:: Source data ::
★ ★ ★ ★

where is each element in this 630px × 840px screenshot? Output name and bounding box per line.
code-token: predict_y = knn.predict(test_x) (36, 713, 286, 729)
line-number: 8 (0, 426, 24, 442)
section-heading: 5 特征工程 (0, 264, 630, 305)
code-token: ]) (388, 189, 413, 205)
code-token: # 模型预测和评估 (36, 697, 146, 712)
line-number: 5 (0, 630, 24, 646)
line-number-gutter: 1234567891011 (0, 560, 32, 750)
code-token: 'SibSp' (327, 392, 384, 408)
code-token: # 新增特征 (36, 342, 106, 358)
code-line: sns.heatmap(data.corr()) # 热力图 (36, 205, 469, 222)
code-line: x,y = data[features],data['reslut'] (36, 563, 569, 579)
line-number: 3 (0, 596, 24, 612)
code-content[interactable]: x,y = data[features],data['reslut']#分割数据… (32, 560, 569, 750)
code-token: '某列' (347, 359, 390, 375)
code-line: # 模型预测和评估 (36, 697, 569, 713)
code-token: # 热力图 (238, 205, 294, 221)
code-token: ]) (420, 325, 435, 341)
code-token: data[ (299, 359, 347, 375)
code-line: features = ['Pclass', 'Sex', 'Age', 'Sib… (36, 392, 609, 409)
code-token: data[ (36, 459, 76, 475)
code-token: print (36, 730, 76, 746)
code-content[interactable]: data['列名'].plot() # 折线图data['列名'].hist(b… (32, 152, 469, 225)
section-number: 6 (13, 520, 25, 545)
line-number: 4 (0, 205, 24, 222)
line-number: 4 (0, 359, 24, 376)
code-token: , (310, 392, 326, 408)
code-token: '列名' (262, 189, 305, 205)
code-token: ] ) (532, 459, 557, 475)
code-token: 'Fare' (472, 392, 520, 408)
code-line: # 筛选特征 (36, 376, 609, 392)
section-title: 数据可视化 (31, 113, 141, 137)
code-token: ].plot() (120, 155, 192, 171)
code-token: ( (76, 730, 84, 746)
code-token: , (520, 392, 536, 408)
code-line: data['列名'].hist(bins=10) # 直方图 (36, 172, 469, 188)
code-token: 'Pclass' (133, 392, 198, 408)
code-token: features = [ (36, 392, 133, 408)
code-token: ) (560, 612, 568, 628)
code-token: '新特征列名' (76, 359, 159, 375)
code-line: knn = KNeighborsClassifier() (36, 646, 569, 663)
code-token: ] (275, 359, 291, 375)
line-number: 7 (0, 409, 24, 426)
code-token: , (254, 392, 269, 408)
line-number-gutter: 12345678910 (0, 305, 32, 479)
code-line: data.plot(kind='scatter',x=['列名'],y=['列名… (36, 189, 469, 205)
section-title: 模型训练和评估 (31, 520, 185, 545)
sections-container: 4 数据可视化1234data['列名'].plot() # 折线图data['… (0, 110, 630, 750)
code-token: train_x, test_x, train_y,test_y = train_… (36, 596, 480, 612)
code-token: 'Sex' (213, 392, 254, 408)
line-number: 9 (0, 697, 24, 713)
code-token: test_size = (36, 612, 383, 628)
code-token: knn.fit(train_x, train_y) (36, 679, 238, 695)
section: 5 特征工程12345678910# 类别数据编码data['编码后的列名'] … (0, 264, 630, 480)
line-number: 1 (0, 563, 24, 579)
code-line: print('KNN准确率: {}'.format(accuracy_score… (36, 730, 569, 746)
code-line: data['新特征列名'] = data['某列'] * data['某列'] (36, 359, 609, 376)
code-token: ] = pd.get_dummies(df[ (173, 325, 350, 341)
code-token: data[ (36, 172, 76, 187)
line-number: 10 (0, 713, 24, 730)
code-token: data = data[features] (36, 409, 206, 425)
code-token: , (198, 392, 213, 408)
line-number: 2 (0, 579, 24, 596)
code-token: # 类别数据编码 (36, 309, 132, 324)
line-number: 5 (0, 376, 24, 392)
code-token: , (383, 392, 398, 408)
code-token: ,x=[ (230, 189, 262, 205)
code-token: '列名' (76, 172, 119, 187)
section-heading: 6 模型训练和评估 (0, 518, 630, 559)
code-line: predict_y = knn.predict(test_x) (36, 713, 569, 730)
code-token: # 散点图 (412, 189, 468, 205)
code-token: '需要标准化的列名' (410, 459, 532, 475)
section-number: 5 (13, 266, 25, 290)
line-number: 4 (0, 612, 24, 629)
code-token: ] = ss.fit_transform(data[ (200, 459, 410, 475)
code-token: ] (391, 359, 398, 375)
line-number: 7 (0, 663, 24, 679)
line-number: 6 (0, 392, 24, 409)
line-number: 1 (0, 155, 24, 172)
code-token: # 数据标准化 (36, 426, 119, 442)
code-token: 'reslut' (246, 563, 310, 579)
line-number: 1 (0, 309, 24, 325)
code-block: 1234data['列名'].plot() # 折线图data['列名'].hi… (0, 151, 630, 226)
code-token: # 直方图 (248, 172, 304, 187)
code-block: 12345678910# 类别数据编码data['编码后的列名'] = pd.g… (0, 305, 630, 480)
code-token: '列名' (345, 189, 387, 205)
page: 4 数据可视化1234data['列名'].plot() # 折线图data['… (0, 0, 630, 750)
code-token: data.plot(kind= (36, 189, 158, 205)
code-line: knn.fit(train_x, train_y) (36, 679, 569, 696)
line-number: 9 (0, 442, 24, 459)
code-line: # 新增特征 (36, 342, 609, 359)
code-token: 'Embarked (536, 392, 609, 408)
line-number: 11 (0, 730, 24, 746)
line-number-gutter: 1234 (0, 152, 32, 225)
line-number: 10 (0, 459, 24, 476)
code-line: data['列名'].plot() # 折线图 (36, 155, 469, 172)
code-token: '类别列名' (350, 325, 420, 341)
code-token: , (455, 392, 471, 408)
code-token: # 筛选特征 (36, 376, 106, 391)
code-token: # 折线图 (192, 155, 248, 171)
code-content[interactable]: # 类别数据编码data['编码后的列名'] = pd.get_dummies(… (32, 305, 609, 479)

★ ★ ★ ★

:: Your task ::
Where a line above contains the word "features", copy that line.

:: Your solution ::
code-line: x,y = data[features],data['reslut'] (36, 563, 569, 579)
code-content[interactable]: x,y = data[features],data['reslut']#分割数据… (32, 560, 569, 750)
code-line: features = ['Pclass', 'Sex', 'Age', 'Sib… (36, 392, 609, 409)
code-token: features = [ (36, 392, 133, 408)
code-token: data = data[features] (36, 409, 206, 425)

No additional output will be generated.